Kimsesiz kalmışım gibi. O çok sevdiğim yalnızlığım tek başınalığım -her neyse işte- içimi ürpertiyor. Karnımdan göğüs boşluğuma oradan genzime bir şey sızıyor. İçimin buzu eriyor diyeceğim değil erimeden yayılıyor yayıldıkça taşlaşıyor. Taşın eriyik haliymiş anlaşılan giderek kuntlaşıyor. Yalnızlıkla baş edilir nedir işte zaman geçer insan değişir ama bu başka zamanın geçeceğinden emin değilim. Yok yalnızlık değil bu. Evden çıkarken aklımın ucunu kemiren şey kendine yer yapıp yerleşiyor. Bu kuntluk onun işi. Koyu gölgesi düşüyor her şeye -denize bile- zamanı durduran da o; bu ıssızlık onun gölgesi.

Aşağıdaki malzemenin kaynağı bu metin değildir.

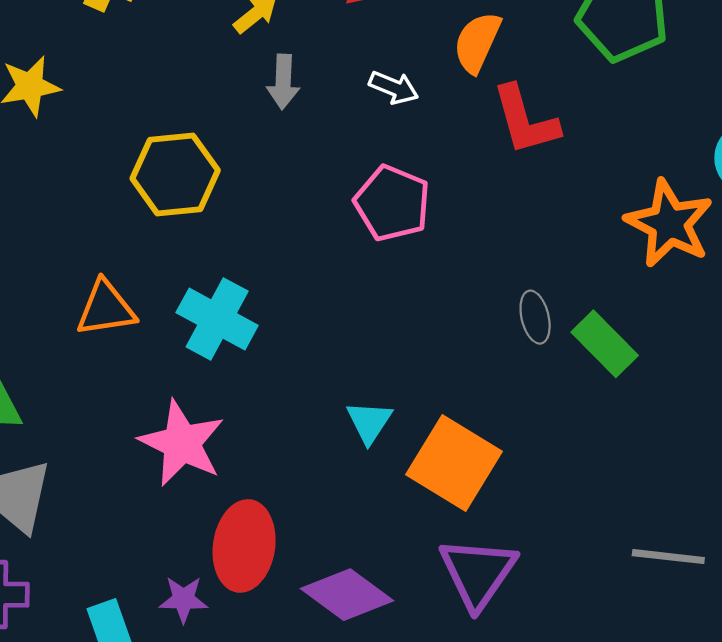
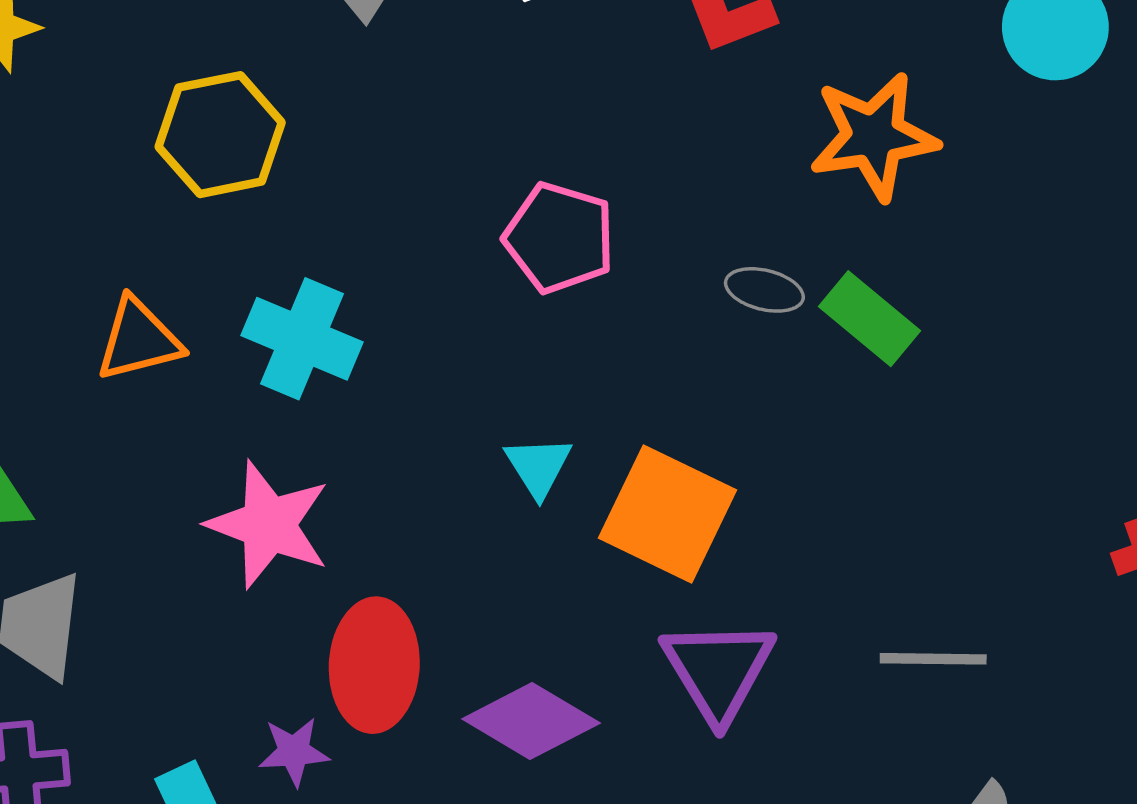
pink pentagon: (392, 203) -> (559, 238), moved
orange star: (669, 223) -> (874, 136), moved, turned -30
gray ellipse: (535, 317) -> (764, 290), turned -57
gray line: (668, 557) -> (933, 659), moved

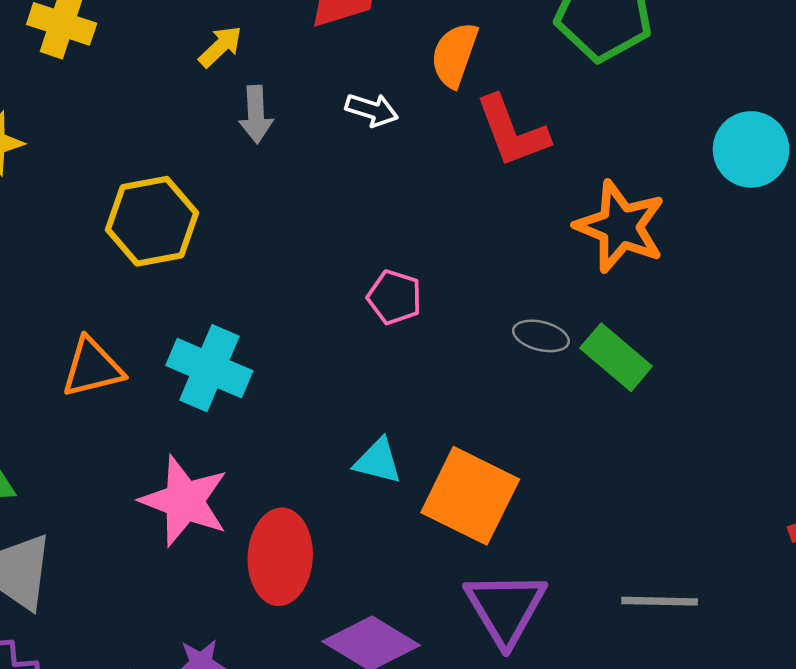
orange star: (874, 136) -> (620, 227), turned 30
pink pentagon: (559, 238) -> (394, 297), size x0.7
cyan triangle: (538, 467) -> (378, 461), turned -44
red ellipse: (374, 665) -> (280, 557), moved

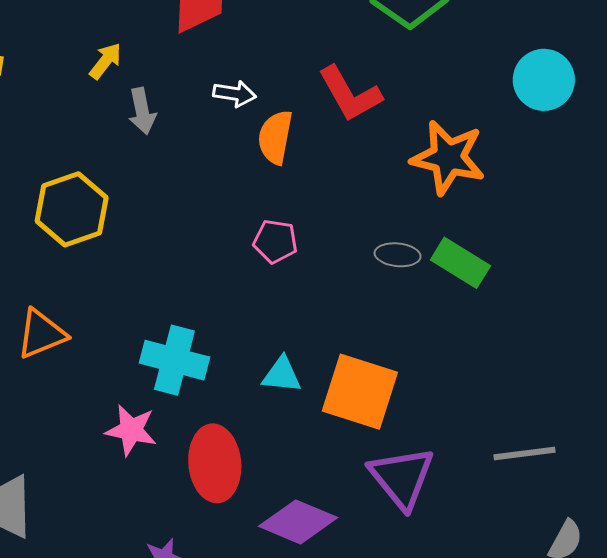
orange semicircle: (454, 55) -> (275, 137), moved
cyan cross: (209, 368) -> (174, 360), moved
pink star: (184, 501) -> (131, 430), size x0.7

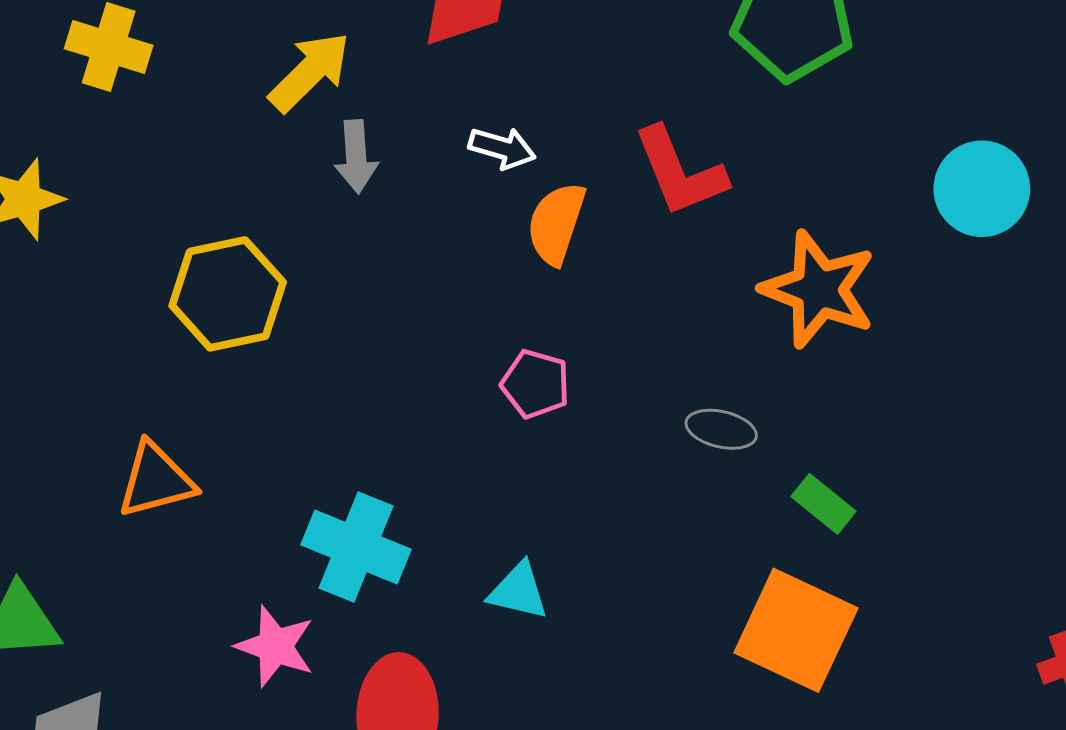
yellow arrow: (106, 61) -> (310, 72), size x1.5
green rectangle: (460, 263) -> (823, 504), moved, size x0.7
orange square: (360, 392) -> (796, 630), moved

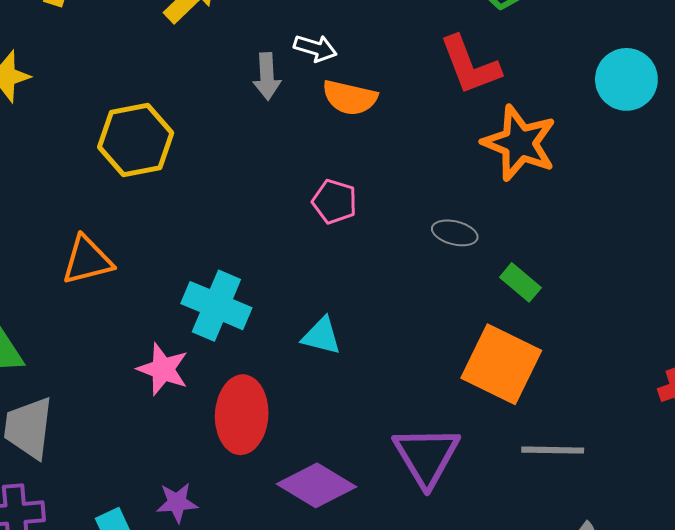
gray arrow: (356, 157) -> (267, 76), moved
red L-shape: (680, 172) -> (470, 65), moved
orange semicircle: (556, 223) -> (350, 98), turned -96

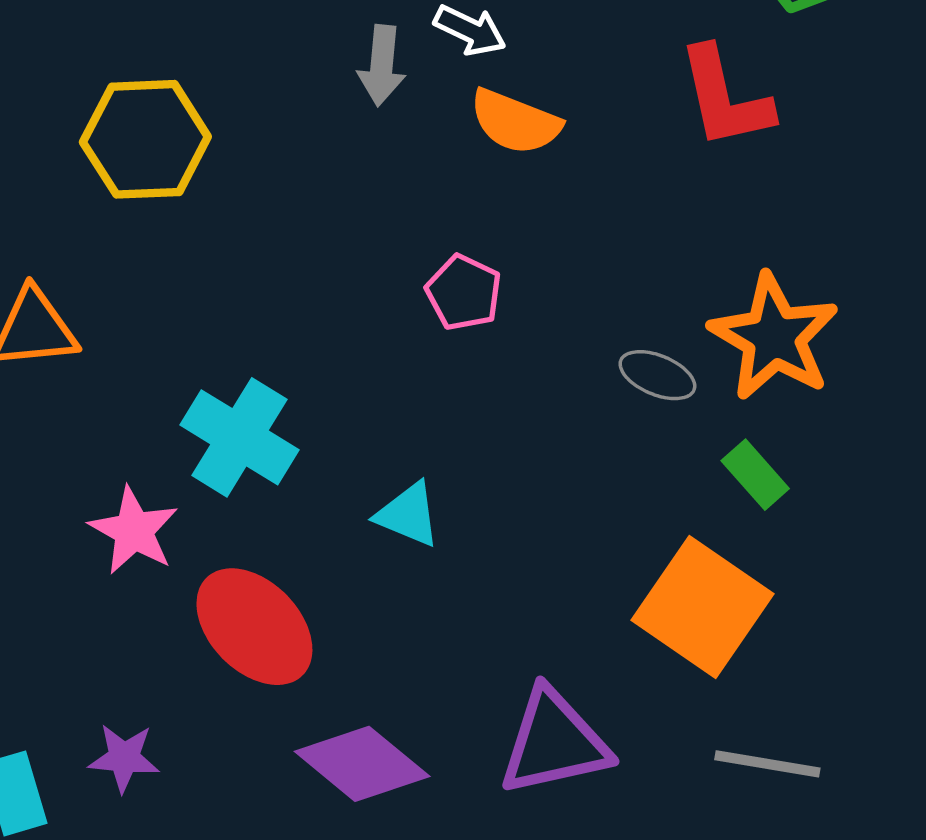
orange star: (519, 143) -> (774, 337), moved
red ellipse: (242, 415) -> (254, 627), turned -56
purple triangle: (426, 456) -> (554, 742), turned 40

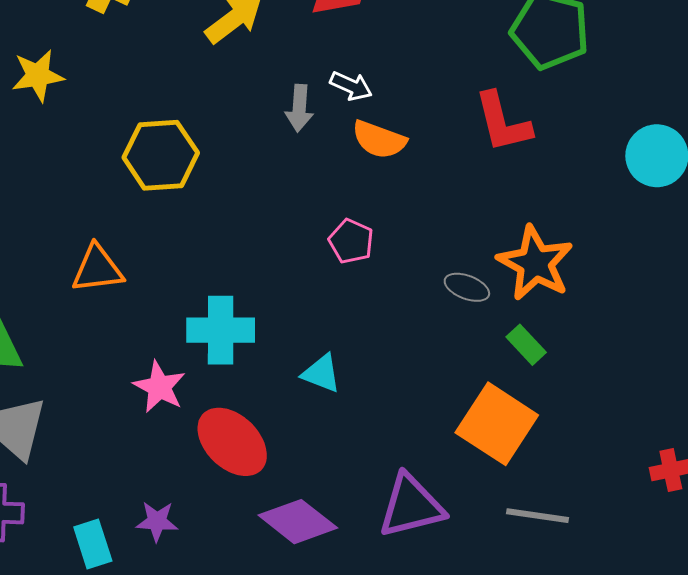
cyan cross: (239, 437) -> (221, 330), turned -30

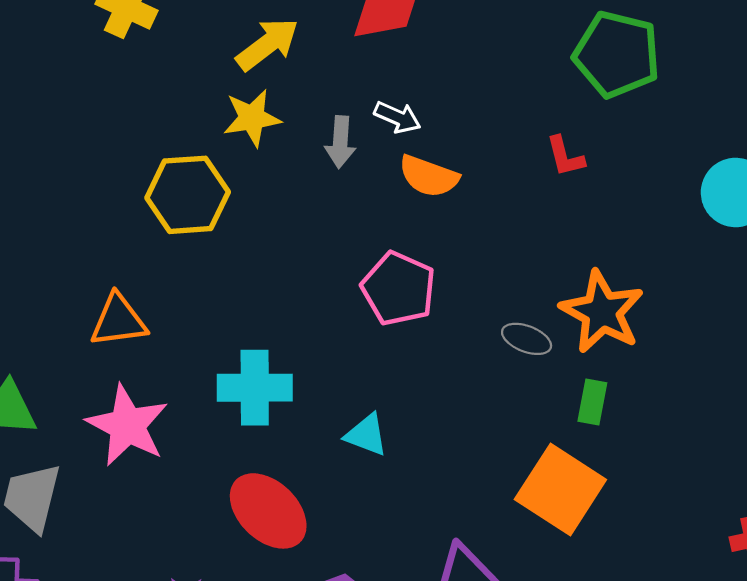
yellow star: (38, 76) -> (252, 118), moved
red L-shape: (503, 122) -> (565, 156), size x0.6
pink pentagon: (351, 241) -> (398, 289), size x1.5
green rectangle: (526, 345) -> (592, 402), turned 54
pink star: (159, 387) -> (127, 425), moved, size x1.4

2011 Haldun Taner Öykü Ödülü'ne değer görülen Diken Ucu'nda mayası tutacak gibiyken kesilenler bitiştikleri yerden kopanlar gecenin sonunda iki yana düşen kollar huzurlu tablolarda huzursuz ayrıntılar çıkıyor karşımıza. Sessizlikteki sesi sadelikteki zenginliği duyuran öyküleriyle Behçet Çelik içimizdeki bir yerlere çok önceden batmış zamanla sızısı geçer zannettiğimiz diken uçlarına dokunuyor.
Diken Ucu başlamamış şenliklerin ertesi.